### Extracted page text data

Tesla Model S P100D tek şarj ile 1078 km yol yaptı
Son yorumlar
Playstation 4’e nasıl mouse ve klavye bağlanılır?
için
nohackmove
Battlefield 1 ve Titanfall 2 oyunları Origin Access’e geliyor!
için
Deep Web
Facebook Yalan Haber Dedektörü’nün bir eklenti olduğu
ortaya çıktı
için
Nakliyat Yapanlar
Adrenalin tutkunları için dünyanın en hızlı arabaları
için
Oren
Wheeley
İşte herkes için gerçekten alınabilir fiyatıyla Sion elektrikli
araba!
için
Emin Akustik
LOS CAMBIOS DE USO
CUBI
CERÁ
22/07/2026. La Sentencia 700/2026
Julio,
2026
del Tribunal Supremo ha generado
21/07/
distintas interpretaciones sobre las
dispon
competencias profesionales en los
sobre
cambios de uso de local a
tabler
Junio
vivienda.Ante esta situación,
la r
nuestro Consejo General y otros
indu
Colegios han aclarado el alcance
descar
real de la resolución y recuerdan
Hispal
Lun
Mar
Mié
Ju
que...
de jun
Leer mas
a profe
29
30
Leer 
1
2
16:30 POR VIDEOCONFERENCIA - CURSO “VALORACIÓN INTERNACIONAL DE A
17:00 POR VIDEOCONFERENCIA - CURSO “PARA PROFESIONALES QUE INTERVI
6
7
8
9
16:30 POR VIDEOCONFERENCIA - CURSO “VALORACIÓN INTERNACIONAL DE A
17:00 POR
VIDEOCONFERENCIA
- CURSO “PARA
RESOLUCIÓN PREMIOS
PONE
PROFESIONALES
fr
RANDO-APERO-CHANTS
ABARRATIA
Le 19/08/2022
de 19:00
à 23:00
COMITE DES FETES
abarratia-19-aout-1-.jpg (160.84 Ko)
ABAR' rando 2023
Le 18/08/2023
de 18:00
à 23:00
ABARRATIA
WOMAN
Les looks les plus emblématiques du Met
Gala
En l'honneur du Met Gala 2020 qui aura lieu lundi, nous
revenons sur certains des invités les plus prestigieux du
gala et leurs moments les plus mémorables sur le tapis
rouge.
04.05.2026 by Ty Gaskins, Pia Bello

--

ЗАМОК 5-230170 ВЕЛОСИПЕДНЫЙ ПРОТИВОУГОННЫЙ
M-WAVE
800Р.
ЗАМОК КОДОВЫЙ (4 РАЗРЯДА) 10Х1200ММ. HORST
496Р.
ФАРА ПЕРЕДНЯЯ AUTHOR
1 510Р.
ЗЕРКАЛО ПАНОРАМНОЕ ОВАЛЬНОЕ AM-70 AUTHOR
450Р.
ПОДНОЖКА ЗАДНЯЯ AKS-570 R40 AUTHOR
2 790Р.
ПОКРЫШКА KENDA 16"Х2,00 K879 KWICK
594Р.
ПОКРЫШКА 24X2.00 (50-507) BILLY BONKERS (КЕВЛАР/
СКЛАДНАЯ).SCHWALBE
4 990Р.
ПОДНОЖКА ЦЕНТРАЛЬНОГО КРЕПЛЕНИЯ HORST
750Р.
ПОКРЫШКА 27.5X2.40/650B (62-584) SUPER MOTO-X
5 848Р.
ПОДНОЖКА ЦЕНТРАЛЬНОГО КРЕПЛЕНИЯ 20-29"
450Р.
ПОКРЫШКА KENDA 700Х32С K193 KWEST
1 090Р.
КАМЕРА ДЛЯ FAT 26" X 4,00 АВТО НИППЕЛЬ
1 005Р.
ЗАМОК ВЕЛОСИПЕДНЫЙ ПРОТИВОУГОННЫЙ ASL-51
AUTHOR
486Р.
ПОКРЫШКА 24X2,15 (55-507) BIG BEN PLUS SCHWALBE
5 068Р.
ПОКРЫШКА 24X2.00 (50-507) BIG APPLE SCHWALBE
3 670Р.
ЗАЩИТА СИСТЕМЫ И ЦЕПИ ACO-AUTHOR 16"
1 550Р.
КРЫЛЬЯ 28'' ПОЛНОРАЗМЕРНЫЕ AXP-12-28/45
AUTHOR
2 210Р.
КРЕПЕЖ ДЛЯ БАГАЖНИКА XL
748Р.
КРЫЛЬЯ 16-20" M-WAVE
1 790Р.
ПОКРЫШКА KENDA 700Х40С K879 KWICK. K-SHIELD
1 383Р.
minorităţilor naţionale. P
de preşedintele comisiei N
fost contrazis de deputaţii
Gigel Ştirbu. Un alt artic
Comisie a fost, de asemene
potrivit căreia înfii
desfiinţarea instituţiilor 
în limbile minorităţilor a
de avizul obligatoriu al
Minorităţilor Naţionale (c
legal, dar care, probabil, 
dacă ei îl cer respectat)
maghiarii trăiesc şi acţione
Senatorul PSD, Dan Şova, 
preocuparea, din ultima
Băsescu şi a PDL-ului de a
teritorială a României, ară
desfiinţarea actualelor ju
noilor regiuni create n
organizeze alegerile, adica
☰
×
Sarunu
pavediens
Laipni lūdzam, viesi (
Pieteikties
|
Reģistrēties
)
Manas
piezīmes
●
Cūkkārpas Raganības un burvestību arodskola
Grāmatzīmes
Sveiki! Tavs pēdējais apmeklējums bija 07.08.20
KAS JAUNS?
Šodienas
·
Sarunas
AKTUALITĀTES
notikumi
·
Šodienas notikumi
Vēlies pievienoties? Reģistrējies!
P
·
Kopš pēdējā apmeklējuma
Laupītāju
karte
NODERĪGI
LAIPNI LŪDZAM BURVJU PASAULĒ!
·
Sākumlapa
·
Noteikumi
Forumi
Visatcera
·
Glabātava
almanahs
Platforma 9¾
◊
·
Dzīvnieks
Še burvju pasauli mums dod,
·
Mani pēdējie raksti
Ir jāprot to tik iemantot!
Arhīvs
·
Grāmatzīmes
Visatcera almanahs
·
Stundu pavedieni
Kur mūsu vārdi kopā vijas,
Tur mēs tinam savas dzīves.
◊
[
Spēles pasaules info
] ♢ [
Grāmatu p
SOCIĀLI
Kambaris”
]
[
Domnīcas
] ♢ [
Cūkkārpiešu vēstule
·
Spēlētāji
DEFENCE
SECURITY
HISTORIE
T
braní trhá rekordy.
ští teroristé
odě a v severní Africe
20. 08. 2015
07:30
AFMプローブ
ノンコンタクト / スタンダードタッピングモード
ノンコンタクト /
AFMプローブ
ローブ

---

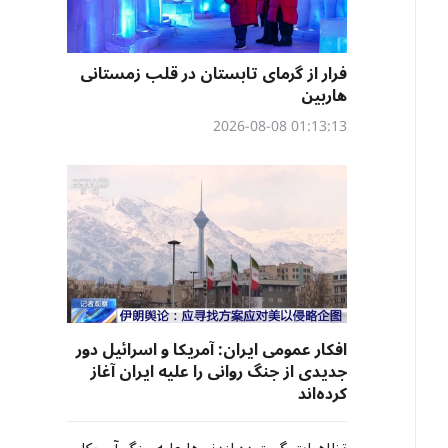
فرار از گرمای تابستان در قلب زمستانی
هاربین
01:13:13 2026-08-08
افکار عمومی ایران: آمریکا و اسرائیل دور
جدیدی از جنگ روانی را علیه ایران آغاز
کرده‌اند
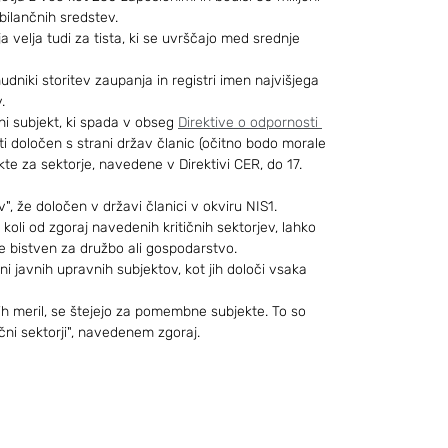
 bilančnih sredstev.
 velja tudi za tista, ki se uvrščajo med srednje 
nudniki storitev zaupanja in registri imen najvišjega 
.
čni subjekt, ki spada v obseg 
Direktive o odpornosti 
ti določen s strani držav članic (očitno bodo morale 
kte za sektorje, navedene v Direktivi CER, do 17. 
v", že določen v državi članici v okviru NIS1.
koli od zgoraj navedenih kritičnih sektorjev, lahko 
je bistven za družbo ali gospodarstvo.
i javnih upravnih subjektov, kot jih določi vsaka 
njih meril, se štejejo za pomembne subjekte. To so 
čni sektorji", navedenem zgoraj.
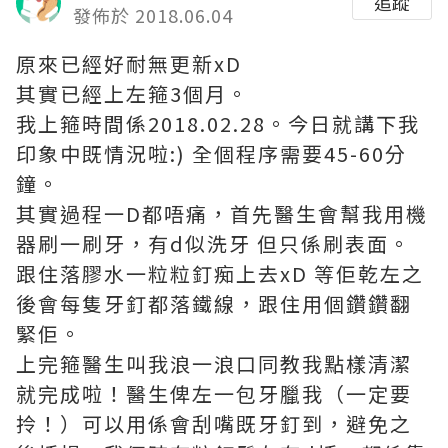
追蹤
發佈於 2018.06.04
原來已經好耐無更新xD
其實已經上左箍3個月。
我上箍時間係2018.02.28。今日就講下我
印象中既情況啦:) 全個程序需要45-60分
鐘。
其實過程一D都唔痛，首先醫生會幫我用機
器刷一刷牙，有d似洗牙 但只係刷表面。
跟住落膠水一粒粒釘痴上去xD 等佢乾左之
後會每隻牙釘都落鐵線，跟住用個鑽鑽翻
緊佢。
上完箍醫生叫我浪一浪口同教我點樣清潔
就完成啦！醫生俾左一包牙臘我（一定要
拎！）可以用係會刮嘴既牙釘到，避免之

### PROBLEM TO WORK ON
Copy out the range of lines above starting at the line with "Tesla Model S" and ending at the line with "Nakliyat Yapanlar", exactly and including both.

### ANSWER BELOW
Tesla Model S P100D tek şarj ile 1078 km yol yaptı
Son yorumlar
Playstation 4’e nasıl mouse ve klavye bağlanılır?
için
nohackmove
Battlefield 1 ve Titanfall 2 oyunları Origin Access’e geliyor!
için
Deep Web
Facebook Yalan Haber Dedektörü’nün bir eklenti olduğu
ortaya çıktı
için
Nakliyat Yapanlar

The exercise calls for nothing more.